Antonio Minaldi ha concluso a Firenze il suo giro di presentazioni dei suoi libri. Qui allo Spazio Tutto e Uno ha dialogato con Gloria Germani e Giuliana Mieli sul suo ultimo libro Gandhi ad Auschwitz, elogio della nonviolenza (e sue problematiche) recentemente uscito con Multimage.

Minaldi ha precisato subito che non si tratta di un testo su Gandhi ma piuttosto di quattro saggi scritti in momenti diversi che vogliono testimoniare il suo percorso biografico che lo ha portato da posizioni vicine alla lotta armata negli anni ’70 fino alla scelta etica della nonviolenza.
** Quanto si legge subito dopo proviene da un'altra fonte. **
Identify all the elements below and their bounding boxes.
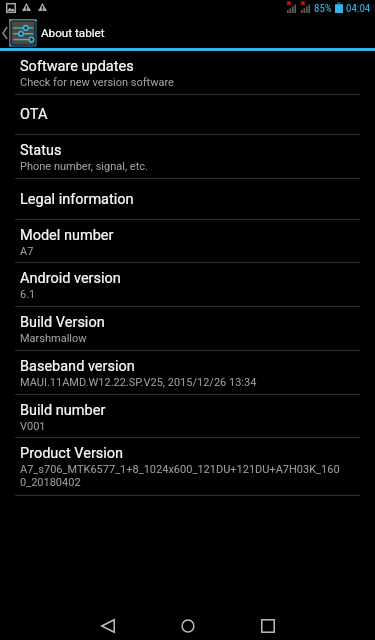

Il problema del movimento rivoluzionario classico (marxista-leninista) era quello della presa del potere – ha continuato Minaldi nella sua esposizione – : prendendo il potere si poteva poi occuparsi di costruire l’uomo nuovo. Questo modello entra in crisi negli anni ’70, soprattutto grazie al movimento femminista, quando la questione si sposta sull’idea di liberazione: i gruppi di autocoscienza, la contestazione delle gerarchie maschiliste, la nonviolenza come principio etico. L’essere umano deve liberarsi individualmente e collettivamente per produrre una vera rivoluzione

A partire da queste stimolazioni dell’Autore si è sviluppato un dibattito molto interessante tra i relatori e il pubblico sull’efficacia della nonviolenza, la visione dell’Essere Umano, la crisi attuale, la contrapposizione tra la visione orientale collettiva e quella occidentale individualista.